Another halfway food is chef Nora Haron’s burger – a 60/40 blend of beef and mushrooms. At Local Kitchen in San Francisco, Haron serves up Singaporean dishes alongside her burger, which she introduced two years ago for the James Beard Foundation’s Blended Burger Project.
“I wanted to stick to the Singapore game, and shitake was always in abundance,” she says. In addition to roasted shitakes, some dried shitakes went into her Vitamix after they’d been ground to a powder that she used as further seasoning. “It’s got a funk that I love so much.” The burger is served on a toasted homemade brioche bun with vegan sambal aioli, cheddar cheese and arugula.
Haron is so happy with her creation that she’s swapped out the Impossible Burger that was on the Local Kitchen menu in favor of her own blended version. “I think my burger is better, and it’s more sustainable,” she says.

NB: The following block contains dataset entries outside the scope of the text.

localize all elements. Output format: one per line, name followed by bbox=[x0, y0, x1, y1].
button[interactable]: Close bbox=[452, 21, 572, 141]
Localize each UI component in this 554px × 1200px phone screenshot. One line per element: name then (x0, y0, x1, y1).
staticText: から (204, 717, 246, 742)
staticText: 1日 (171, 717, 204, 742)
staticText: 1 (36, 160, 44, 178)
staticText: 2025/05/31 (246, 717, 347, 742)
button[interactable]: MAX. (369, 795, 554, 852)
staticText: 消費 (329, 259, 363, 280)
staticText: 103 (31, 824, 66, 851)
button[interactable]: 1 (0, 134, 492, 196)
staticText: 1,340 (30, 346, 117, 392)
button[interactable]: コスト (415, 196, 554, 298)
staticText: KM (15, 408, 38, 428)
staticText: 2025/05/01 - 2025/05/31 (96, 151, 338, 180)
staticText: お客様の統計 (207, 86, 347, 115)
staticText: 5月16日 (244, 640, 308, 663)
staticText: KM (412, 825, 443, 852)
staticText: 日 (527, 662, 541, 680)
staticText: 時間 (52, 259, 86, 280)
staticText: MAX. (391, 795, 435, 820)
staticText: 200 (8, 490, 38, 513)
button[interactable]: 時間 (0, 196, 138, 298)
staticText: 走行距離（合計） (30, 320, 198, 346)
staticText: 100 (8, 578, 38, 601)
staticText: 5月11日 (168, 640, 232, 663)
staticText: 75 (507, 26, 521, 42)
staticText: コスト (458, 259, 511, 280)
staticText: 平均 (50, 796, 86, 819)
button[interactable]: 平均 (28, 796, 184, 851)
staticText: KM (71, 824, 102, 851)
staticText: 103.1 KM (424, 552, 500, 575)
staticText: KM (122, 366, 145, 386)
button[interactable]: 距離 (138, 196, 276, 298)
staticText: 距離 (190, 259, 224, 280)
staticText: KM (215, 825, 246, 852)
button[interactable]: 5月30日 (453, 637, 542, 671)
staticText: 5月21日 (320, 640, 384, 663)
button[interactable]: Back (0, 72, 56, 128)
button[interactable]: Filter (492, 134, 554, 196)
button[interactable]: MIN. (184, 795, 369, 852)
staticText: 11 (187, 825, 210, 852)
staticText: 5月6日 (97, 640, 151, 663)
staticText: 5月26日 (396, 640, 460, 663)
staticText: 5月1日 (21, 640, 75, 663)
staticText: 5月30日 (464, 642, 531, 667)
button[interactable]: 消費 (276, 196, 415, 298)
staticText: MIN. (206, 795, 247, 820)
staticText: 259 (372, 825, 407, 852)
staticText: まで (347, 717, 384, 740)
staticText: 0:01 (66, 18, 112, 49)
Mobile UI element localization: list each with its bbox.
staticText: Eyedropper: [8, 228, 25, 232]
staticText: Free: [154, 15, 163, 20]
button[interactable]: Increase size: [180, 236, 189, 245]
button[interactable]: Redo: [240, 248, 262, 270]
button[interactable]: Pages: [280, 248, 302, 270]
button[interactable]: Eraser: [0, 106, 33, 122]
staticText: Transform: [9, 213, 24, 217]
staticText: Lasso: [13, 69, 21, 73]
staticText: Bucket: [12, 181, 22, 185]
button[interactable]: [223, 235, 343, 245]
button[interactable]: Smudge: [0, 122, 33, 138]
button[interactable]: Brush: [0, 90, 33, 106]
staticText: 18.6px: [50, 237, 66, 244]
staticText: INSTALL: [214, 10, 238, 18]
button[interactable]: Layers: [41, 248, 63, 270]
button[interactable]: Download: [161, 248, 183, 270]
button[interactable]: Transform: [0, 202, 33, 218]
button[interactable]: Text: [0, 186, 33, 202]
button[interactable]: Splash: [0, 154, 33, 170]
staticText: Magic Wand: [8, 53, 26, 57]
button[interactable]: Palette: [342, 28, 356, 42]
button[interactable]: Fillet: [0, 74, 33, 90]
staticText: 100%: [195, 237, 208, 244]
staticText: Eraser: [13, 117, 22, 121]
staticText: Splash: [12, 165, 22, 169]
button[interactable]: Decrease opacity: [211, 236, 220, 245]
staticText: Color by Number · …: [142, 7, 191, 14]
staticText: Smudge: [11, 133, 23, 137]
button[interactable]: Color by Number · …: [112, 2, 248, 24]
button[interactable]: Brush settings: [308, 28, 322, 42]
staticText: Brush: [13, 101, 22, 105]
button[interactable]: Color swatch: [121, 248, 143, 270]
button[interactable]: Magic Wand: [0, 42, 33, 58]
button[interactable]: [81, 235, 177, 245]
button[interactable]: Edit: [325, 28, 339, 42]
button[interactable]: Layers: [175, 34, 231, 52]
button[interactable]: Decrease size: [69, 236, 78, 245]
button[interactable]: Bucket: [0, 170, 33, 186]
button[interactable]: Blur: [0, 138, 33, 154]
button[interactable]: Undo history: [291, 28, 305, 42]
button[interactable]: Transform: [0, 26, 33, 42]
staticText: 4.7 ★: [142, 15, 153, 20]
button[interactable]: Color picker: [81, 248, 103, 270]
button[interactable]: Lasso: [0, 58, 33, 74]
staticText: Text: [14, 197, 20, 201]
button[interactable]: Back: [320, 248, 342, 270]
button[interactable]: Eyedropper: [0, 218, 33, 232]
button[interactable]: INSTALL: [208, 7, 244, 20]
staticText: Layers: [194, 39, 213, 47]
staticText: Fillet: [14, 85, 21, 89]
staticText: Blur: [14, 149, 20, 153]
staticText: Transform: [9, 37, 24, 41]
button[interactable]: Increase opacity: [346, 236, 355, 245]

But while Haron’s assessment is debatable, the Impossible Burger is quickly gaining traction on menus from fast food eateries to fine dining establishments. Invented by Pat Brown, a former Stanford University biochemist, it’s made primarily from soy, potato and coconut oil, and is being devoured by even the most die-hard meat lovers. Brown, a longtime vegan, has lofty goals – to replace animals in our food supply by 2035.
When he got started, Brown, the founder and CEO of Impossible Foods, knew that to achieve this, he needed a chef. His team put him in touch with local chef Traci Des Jardins, who has been working in the San Francisco food scene for over 25 years. The fine dining Jardinière, the best-known of her six area restaurants, was in business for an impressive 21 years before it recently closed, so she could focus on the others.

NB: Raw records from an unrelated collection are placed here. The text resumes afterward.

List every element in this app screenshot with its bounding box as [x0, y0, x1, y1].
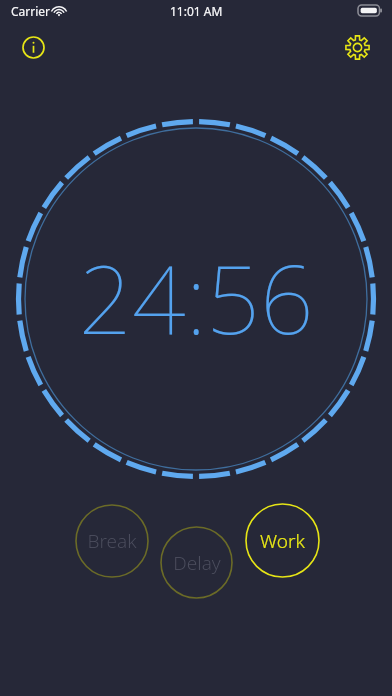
staticText: Delay [173, 550, 221, 576]
button[interactable]: Info [11, 25, 55, 69]
button[interactable]: Break [75, 504, 149, 578]
staticText: Break [87, 528, 137, 554]
button[interactable]: Work [245, 503, 320, 578]
staticText: Carrier [11, 3, 51, 19]
staticText: 11:01 AM [170, 3, 223, 19]
button[interactable]: Settings [335, 25, 379, 69]
button[interactable]: Delay [160, 526, 233, 599]
staticText: Work [260, 528, 305, 554]
staticText: 24:56 [78, 234, 314, 362]
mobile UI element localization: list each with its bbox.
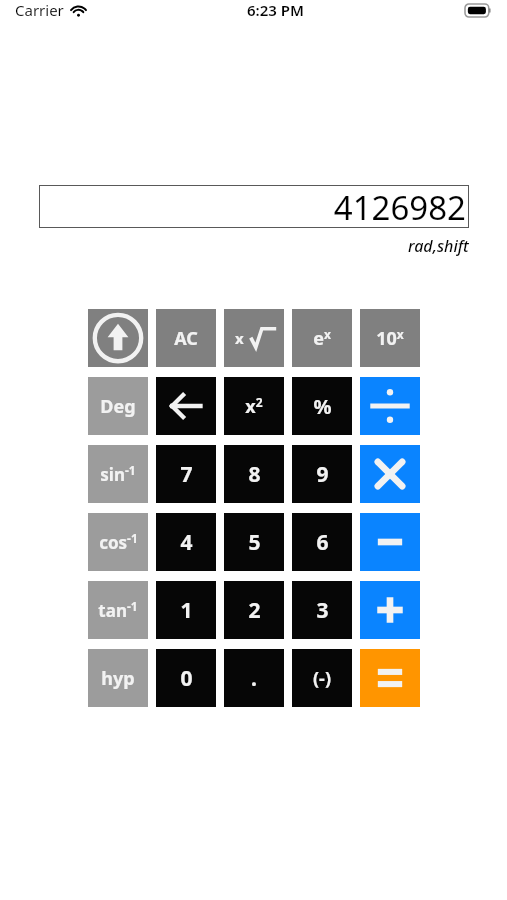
button[interactable]: 2	[224, 581, 284, 639]
button[interactable]: Shift	[88, 309, 148, 367]
button[interactable]: Plus	[360, 581, 420, 639]
staticText: .	[251, 664, 257, 693]
staticText: x	[235, 328, 244, 348]
button[interactable]: Deg	[88, 377, 148, 435]
staticText: x2	[245, 394, 263, 419]
button[interactable]: %	[292, 377, 352, 435]
staticText: 4	[180, 528, 193, 557]
staticText: 7	[180, 460, 193, 489]
staticText: 3	[316, 596, 329, 625]
button[interactable]: ex	[292, 309, 352, 367]
button[interactable]: Divide	[360, 377, 420, 435]
staticText: rad,shift	[408, 235, 469, 257]
staticText: 2	[248, 596, 261, 625]
button[interactable]: .	[224, 649, 284, 707]
staticText: 4126982	[333, 185, 466, 228]
button[interactable]: AC	[156, 309, 216, 367]
button[interactable]: Backspace	[156, 377, 216, 435]
button[interactable]: 0	[156, 649, 216, 707]
button[interactable]: 4126982	[39, 185, 469, 228]
button[interactable]: 10x	[360, 309, 420, 367]
button[interactable]: Equals	[360, 649, 420, 707]
staticText: 1	[180, 596, 193, 625]
staticText: 0	[180, 664, 193, 693]
staticText: 10x	[376, 326, 404, 351]
button[interactable]: hyp	[88, 649, 148, 707]
staticText: AC	[174, 326, 198, 351]
button[interactable]: Minus	[360, 513, 420, 571]
button[interactable]: 6	[292, 513, 352, 571]
button[interactable]: 5	[224, 513, 284, 571]
button[interactable]: x-th root	[224, 309, 284, 367]
staticText: tan-1	[98, 598, 138, 622]
staticText: sin-1	[100, 462, 136, 486]
staticText: ex	[313, 326, 331, 351]
button[interactable]: (-)	[292, 649, 352, 707]
staticText: 5	[248, 528, 261, 557]
staticText: 9	[316, 460, 329, 489]
staticText: Carrier	[15, 0, 64, 20]
button[interactable]: 8	[224, 445, 284, 503]
button[interactable]: 7	[156, 445, 216, 503]
button[interactable]: 4	[156, 513, 216, 571]
staticText: %	[313, 393, 332, 420]
staticText: 6:23 PM	[247, 0, 304, 20]
button[interactable]: 9	[292, 445, 352, 503]
button[interactable]: 3	[292, 581, 352, 639]
button[interactable]: Multiply	[360, 445, 420, 503]
button[interactable]: x2	[224, 377, 284, 435]
button[interactable]: cos-1	[88, 513, 148, 571]
staticText: 6	[316, 528, 329, 557]
button[interactable]: tan-1	[88, 581, 148, 639]
staticText: hyp	[101, 666, 135, 691]
staticText: 8	[248, 460, 261, 489]
staticText: cos-1	[99, 530, 138, 554]
button[interactable]: sin-1	[88, 445, 148, 503]
staticText: Deg	[100, 394, 136, 419]
button[interactable]: 1	[156, 581, 216, 639]
staticText: (-)	[313, 666, 331, 691]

“It was interesting and inspiring,” she says of that startup’s mission. “Even though I eat meat, I thought it was a revolutionary product.”
Des Jardins was tasked with getting the Impossible Burger out to her network of chefs with influence in the foodie world. She began with New York-based David Chang, of Momofuku fame, Brad Farmerie, currently executive chef of Public, in New York and Chris Cosentino, owner of Cockscomb in San Francisco. Cosentino formerly worked under Des Jardins, and when his ex-boss dropped by to show him the product, he was quickly won over.
“It was exciting to work with something that you could cook from scratch,” he says. “I like to call it vegetable meat – it’s very versatile.” Cosentino rattled off a few of the dishes he’s made with it – tartare, meatballs, moussaka and sliders.
While the Bay area may sound like the epicenter of the industry, the market is expanding outwards. Shapiro sees the benefits of staying put, but he purpose-fully chose to launch his own startup in Sacramento, 90 miles to the northeast.
“I think the high costs are leading some folks to wonder if other places might be more economically prudent,” he says. Removing animals from the meat equation is expensive, but soon it will make a world of financial sense.